>>>>>

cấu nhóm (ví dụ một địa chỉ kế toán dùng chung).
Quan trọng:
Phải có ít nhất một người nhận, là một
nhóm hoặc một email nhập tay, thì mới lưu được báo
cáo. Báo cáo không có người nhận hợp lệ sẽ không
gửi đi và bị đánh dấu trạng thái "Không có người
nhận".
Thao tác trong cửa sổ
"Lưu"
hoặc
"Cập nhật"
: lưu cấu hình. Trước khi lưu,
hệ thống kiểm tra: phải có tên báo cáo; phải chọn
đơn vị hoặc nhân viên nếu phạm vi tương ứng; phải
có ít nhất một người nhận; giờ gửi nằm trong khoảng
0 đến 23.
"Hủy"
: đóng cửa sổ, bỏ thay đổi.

<<<<<

TASK ITEM:
Which of the lines in the data hold the string "trong"? Report each of them by copying it.

THE COMPLETED TASK:
Thao tác trong cửa sổ
có ít nhất một người nhận; giờ gửi nằm trong khoảng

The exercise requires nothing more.